PROBLEM ▸
For every record that follows, write out the text exactly and omit the picture, if one is present.

*****

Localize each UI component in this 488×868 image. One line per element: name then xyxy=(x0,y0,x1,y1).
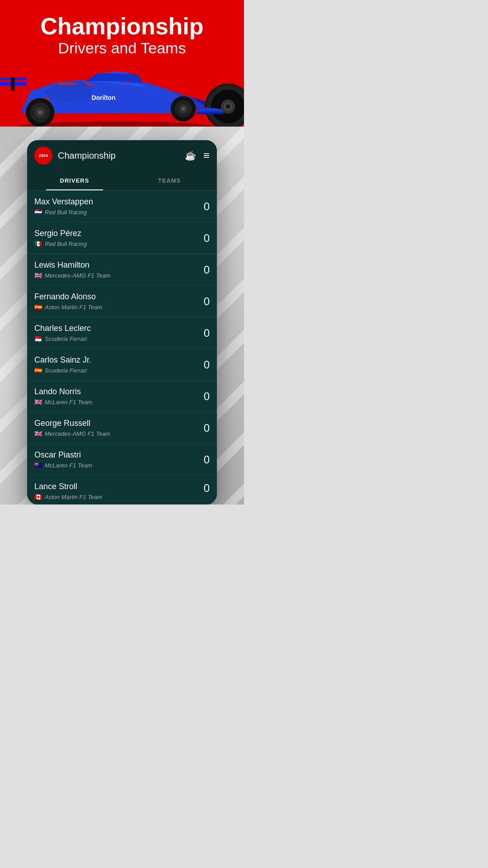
driver-team-row: 🇦🇺 McLaren F1 Team xyxy=(34,462,196,469)
driver-points: 0 xyxy=(196,359,210,371)
driver-points: 0 xyxy=(196,295,210,308)
driver-row[interactable]: George Russell 🇬🇧 Mercedes-AMG F1 Team 0 xyxy=(27,412,217,444)
driver-info: Fernando Alonso 🇪🇸 Aston Martin F1 Team xyxy=(34,292,196,311)
driver-name: Oscar Piastri xyxy=(34,450,196,460)
driver-list: Max Verstappen 🇳🇱 Red Bull Racing 0 Serg… xyxy=(27,191,217,505)
driver-team: McLaren F1 Team xyxy=(45,462,92,469)
driver-info: George Russell 🇬🇧 Mercedes-AMG F1 Team xyxy=(34,419,196,437)
driver-info: Carlos Sainz Jr. 🇪🇸 Scuderia Ferrari xyxy=(34,355,196,374)
driver-points: 0 xyxy=(196,327,210,340)
driver-team-row: 🇬🇧 Mercedes-AMG F1 Team xyxy=(34,430,196,437)
driver-points: 0 xyxy=(196,200,210,213)
app-title: Championship xyxy=(58,151,179,161)
driver-row[interactable]: Lance Stroll 🇨🇦 Aston Martin F1 Team 0 xyxy=(27,476,217,505)
driver-name: Lando Norris xyxy=(34,387,196,396)
driver-team-row: 🇬🇧 Mercedes-AMG F1 Team xyxy=(34,272,196,279)
driver-flag: 🇬🇧 xyxy=(34,398,42,406)
driver-team-row: 🇲🇽 Red Bull Racing xyxy=(34,240,196,247)
driver-flag: 🇪🇸 xyxy=(34,367,42,374)
driver-points: 0 xyxy=(196,264,210,276)
driver-flag: 🇨🇦 xyxy=(34,493,42,500)
driver-team: Red Bull Racing xyxy=(45,209,87,216)
driver-team-row: 🇬🇧 McLaren F1 Team xyxy=(34,398,196,406)
driver-points: 0 xyxy=(196,453,210,466)
driver-flag: 🇬🇧 xyxy=(34,430,42,437)
driver-info: Charles Leclerc 🇲🇨 Scuderia Ferrari xyxy=(34,324,196,342)
driver-row[interactable]: Lewis Hamilton 🇬🇧 Mercedes-AMG F1 Team 0 xyxy=(27,254,217,286)
driver-team-row: 🇲🇨 Scuderia Ferrari xyxy=(34,335,196,342)
hero-section: Championship Drivers and Teams xyxy=(0,0,244,127)
driver-team-row: 🇳🇱 Red Bull Racing xyxy=(34,208,196,216)
svg-point-17 xyxy=(38,110,42,114)
svg-rect-34 xyxy=(199,109,221,110)
driver-row[interactable]: Fernando Alonso 🇪🇸 Aston Martin F1 Team … xyxy=(27,286,217,317)
tab-drivers[interactable]: DRIVERS xyxy=(27,171,122,190)
driver-info: Lance Stroll 🇨🇦 Aston Martin F1 Team xyxy=(34,482,196,500)
header-icons: ☕ ≡ xyxy=(185,149,210,162)
driver-info: Oscar Piastri 🇦🇺 McLaren F1 Team xyxy=(34,450,196,469)
driver-name: Lance Stroll xyxy=(34,482,196,491)
driver-name: George Russell xyxy=(34,419,196,428)
driver-points: 0 xyxy=(196,482,210,495)
driver-flag: 🇪🇸 xyxy=(34,303,42,311)
driver-team-row: 🇪🇸 Aston Martin F1 Team xyxy=(34,303,196,311)
driver-name: Charles Leclerc xyxy=(34,324,196,333)
driver-team: McLaren F1 Team xyxy=(45,399,92,406)
driver-team: Scuderia Ferrari xyxy=(45,335,87,342)
driver-row[interactable]: Max Verstappen 🇳🇱 Red Bull Racing 0 xyxy=(27,191,217,222)
hero-subtitle: Drivers and Teams xyxy=(58,39,186,57)
hero-title: Championship xyxy=(40,14,203,39)
menu-icon[interactable]: ≡ xyxy=(203,149,210,162)
driver-flag: 🇳🇱 xyxy=(34,208,42,216)
driver-row[interactable]: Lando Norris 🇬🇧 McLaren F1 Team 0 xyxy=(27,381,217,412)
driver-team-row: 🇨🇦 Aston Martin F1 Team xyxy=(34,493,196,500)
svg-rect-33 xyxy=(197,112,223,114)
driver-team: Scuderia Ferrari xyxy=(45,367,87,374)
driver-name: Carlos Sainz Jr. xyxy=(34,355,196,365)
driver-points: 0 xyxy=(196,390,210,403)
driver-row[interactable]: Oscar Piastri 🇦🇺 McLaren F1 Team 0 xyxy=(27,444,217,476)
background-section: 2024 Championship ☕ ≡ DRIVERS TEAMS Max … xyxy=(0,127,244,505)
driver-row[interactable]: Carlos Sainz Jr. 🇪🇸 Scuderia Ferrari 0 xyxy=(27,349,217,381)
driver-info: Lando Norris 🇬🇧 McLaren F1 Team xyxy=(34,387,196,406)
driver-name: Max Verstappen xyxy=(34,197,196,207)
driver-team: Mercedes-AMG F1 Team xyxy=(45,272,110,279)
driver-points: 0 xyxy=(196,232,210,245)
coffee-icon[interactable]: ☕ xyxy=(185,150,196,161)
driver-team: Aston Martin F1 Team xyxy=(45,304,102,311)
driver-row[interactable]: Sergio Pérez 🇲🇽 Red Bull Racing 0 xyxy=(27,222,217,254)
app-header: 2024 Championship ☕ ≡ xyxy=(27,140,217,171)
tab-teams[interactable]: TEAMS xyxy=(122,171,217,190)
driver-info: Lewis Hamilton 🇬🇧 Mercedes-AMG F1 Team xyxy=(34,260,196,279)
driver-flag: 🇬🇧 xyxy=(34,272,42,279)
driver-row[interactable]: Charles Leclerc 🇲🇨 Scuderia Ferrari 0 xyxy=(27,317,217,349)
driver-flag: 🇦🇺 xyxy=(34,462,42,469)
driver-name: Lewis Hamilton xyxy=(34,260,196,270)
hero-car: Dorilton xyxy=(0,54,244,127)
tab-bar: DRIVERS TEAMS xyxy=(27,171,217,191)
driver-team: Mercedes-AMG F1 Team xyxy=(45,430,110,437)
driver-info: Max Verstappen 🇳🇱 Red Bull Racing xyxy=(34,197,196,216)
svg-rect-3 xyxy=(11,77,14,91)
app-logo: 2024 xyxy=(34,146,52,165)
driver-info: Sergio Pérez 🇲🇽 Red Bull Racing xyxy=(34,229,196,247)
svg-text:Dorilton: Dorilton xyxy=(92,94,116,101)
driver-flag: 🇲🇽 xyxy=(34,240,42,247)
svg-point-30 xyxy=(226,104,230,109)
driver-team-row: 🇪🇸 Scuderia Ferrari xyxy=(34,367,196,374)
svg-point-21 xyxy=(182,107,185,111)
driver-name: Fernando Alonso xyxy=(34,292,196,302)
driver-team: Red Bull Racing xyxy=(45,241,87,247)
phone-mockup: 2024 Championship ☕ ≡ DRIVERS TEAMS Max … xyxy=(27,140,217,505)
driver-points: 0 xyxy=(196,422,210,434)
svg-rect-13 xyxy=(58,83,76,85)
driver-flag: 🇲🇨 xyxy=(34,335,42,342)
driver-team: Aston Martin F1 Team xyxy=(45,494,102,500)
driver-name: Sergio Pérez xyxy=(34,229,196,238)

*****

TASK RESPONSE ▸
Localize each UI component in this 488×868 image. One line per element: name then xyxy=(x0,y0,x1,y1).
driver-team-row: 🇦🇺 McLaren F1 Team xyxy=(34,462,196,469)
driver-points: 0 xyxy=(196,359,210,371)
driver-points: 0 xyxy=(196,295,210,308)
driver-row[interactable]: George Russell 🇬🇧 Mercedes-AMG F1 Team 0 xyxy=(27,412,217,444)
driver-info: Fernando Alonso 🇪🇸 Aston Martin F1 Team xyxy=(34,292,196,311)
driver-name: Oscar Piastri xyxy=(34,450,196,460)
driver-list: Max Verstappen 🇳🇱 Red Bull Racing 0 Serg… xyxy=(27,191,217,505)
driver-team: McLaren F1 Team xyxy=(45,462,92,469)
driver-info: George Russell 🇬🇧 Mercedes-AMG F1 Team xyxy=(34,419,196,437)
driver-info: Carlos Sainz Jr. 🇪🇸 Scuderia Ferrari xyxy=(34,355,196,374)
driver-points: 0 xyxy=(196,327,210,340)
driver-team-row: 🇬🇧 Mercedes-AMG F1 Team xyxy=(34,430,196,437)
driver-points: 0 xyxy=(196,200,210,213)
app-title: Championship xyxy=(58,151,179,161)
driver-row[interactable]: Lance Stroll 🇨🇦 Aston Martin F1 Team 0 xyxy=(27,476,217,505)
driver-name: Lando Norris xyxy=(34,387,196,396)
driver-team-row: 🇬🇧 Mercedes-AMG F1 Team xyxy=(34,272,196,279)
driver-flag: 🇬🇧 xyxy=(34,398,42,406)
driver-team-row: 🇲🇽 Red Bull Racing xyxy=(34,240,196,247)
driver-flag: 🇪🇸 xyxy=(34,367,42,374)
driver-points: 0 xyxy=(196,264,210,276)
driver-flag: 🇨🇦 xyxy=(34,493,42,500)
driver-team: Red Bull Racing xyxy=(45,209,87,216)
driver-team-row: 🇬🇧 McLaren F1 Team xyxy=(34,398,196,406)
driver-points: 0 xyxy=(196,453,210,466)
driver-flag: 🇬🇧 xyxy=(34,430,42,437)
driver-info: Charles Leclerc 🇲🇨 Scuderia Ferrari xyxy=(34,324,196,342)
driver-row[interactable]: Lewis Hamilton 🇬🇧 Mercedes-AMG F1 Team 0 xyxy=(27,254,217,286)
driver-team-row: 🇲🇨 Scuderia Ferrari xyxy=(34,335,196,342)
hero-section: Championship Drivers and Teams xyxy=(0,0,244,127)
driver-team-row: 🇳🇱 Red Bull Racing xyxy=(34,208,196,216)
svg-point-17 xyxy=(38,110,42,114)
svg-rect-34 xyxy=(199,109,221,110)
driver-row[interactable]: Fernando Alonso 🇪🇸 Aston Martin F1 Team … xyxy=(27,286,217,317)
tab-drivers[interactable]: DRIVERS xyxy=(27,171,122,190)
driver-info: Lance Stroll 🇨🇦 Aston Martin F1 Team xyxy=(34,482,196,500)
header-icons: ☕ ≡ xyxy=(185,149,210,162)
driver-info: Oscar Piastri 🇦🇺 McLaren F1 Team xyxy=(34,450,196,469)
driver-name: Lance Stroll xyxy=(34,482,196,491)
driver-name: George Russell xyxy=(34,419,196,428)
driver-points: 0 xyxy=(196,482,210,495)
driver-flag: 🇪🇸 xyxy=(34,303,42,311)
driver-team-row: 🇪🇸 Aston Martin F1 Team xyxy=(34,303,196,311)
driver-name: Charles Leclerc xyxy=(34,324,196,333)
driver-team: McLaren F1 Team xyxy=(45,399,92,406)
driver-team: Scuderia Ferrari xyxy=(45,335,87,342)
driver-row[interactable]: Max Verstappen 🇳🇱 Red Bull Racing 0 xyxy=(27,191,217,222)
hero-subtitle: Drivers and Teams xyxy=(58,39,186,57)
hero-title: Championship xyxy=(40,14,203,39)
menu-icon[interactable]: ≡ xyxy=(203,149,210,162)
driver-flag: 🇳🇱 xyxy=(34,208,42,216)
driver-row[interactable]: Lando Norris 🇬🇧 McLaren F1 Team 0 xyxy=(27,381,217,412)
driver-team-row: 🇨🇦 Aston Martin F1 Team xyxy=(34,493,196,500)
svg-rect-33 xyxy=(197,112,223,114)
driver-team: Scuderia Ferrari xyxy=(45,367,87,374)
driver-name: Carlos Sainz Jr. xyxy=(34,355,196,365)
driver-points: 0 xyxy=(196,390,210,403)
driver-row[interactable]: Oscar Piastri 🇦🇺 McLaren F1 Team 0 xyxy=(27,444,217,476)
background-section: 2024 Championship ☕ ≡ DRIVERS TEAMS Max … xyxy=(0,127,244,505)
driver-row[interactable]: Carlos Sainz Jr. 🇪🇸 Scuderia Ferrari 0 xyxy=(27,349,217,381)
driver-info: Lando Norris 🇬🇧 McLaren F1 Team xyxy=(34,387,196,406)
driver-name: Max Verstappen xyxy=(34,197,196,207)
driver-team: Mercedes-AMG F1 Team xyxy=(45,272,110,279)
driver-points: 0 xyxy=(196,232,210,245)
coffee-icon[interactable]: ☕ xyxy=(185,150,196,161)
driver-team: Aston Martin F1 Team xyxy=(45,304,102,311)
driver-row[interactable]: Sergio Pérez 🇲🇽 Red Bull Racing 0 xyxy=(27,222,217,254)
app-header: 2024 Championship ☕ ≡ xyxy=(27,140,217,171)
tab-teams[interactable]: TEAMS xyxy=(122,171,217,190)
driver-info: Lewis Hamilton 🇬🇧 Mercedes-AMG F1 Team xyxy=(34,260,196,279)
driver-flag: 🇬🇧 xyxy=(34,272,42,279)
driver-row[interactable]: Charles Leclerc 🇲🇨 Scuderia Ferrari 0 xyxy=(27,317,217,349)
driver-flag: 🇦🇺 xyxy=(34,462,42,469)
driver-name: Lewis Hamilton xyxy=(34,260,196,270)
hero-car: Dorilton xyxy=(0,54,244,127)
tab-bar: DRIVERS TEAMS xyxy=(27,171,217,191)
driver-team: Mercedes-AMG F1 Team xyxy=(45,430,110,437)
driver-info: Max Verstappen 🇳🇱 Red Bull Racing xyxy=(34,197,196,216)
svg-rect-3 xyxy=(11,77,14,91)
app-logo: 2024 xyxy=(34,146,52,165)
driver-info: Sergio Pérez 🇲🇽 Red Bull Racing xyxy=(34,229,196,247)
svg-text:Dorilton: Dorilton xyxy=(92,94,116,101)
driver-flag: 🇲🇽 xyxy=(34,240,42,247)
svg-point-30 xyxy=(226,104,230,109)
driver-team-row: 🇪🇸 Scuderia Ferrari xyxy=(34,367,196,374)
svg-point-21 xyxy=(182,107,185,111)
driver-name: Fernando Alonso xyxy=(34,292,196,302)
driver-team: Red Bull Racing xyxy=(45,241,87,247)
phone-mockup: 2024 Championship ☕ ≡ DRIVERS TEAMS Max … xyxy=(27,140,217,505)
driver-points: 0 xyxy=(196,422,210,434)
svg-rect-13 xyxy=(58,83,76,85)
driver-flag: 🇲🇨 xyxy=(34,335,42,342)
driver-team: Aston Martin F1 Team xyxy=(45,494,102,500)
driver-name: Sergio Pérez xyxy=(34,229,196,238)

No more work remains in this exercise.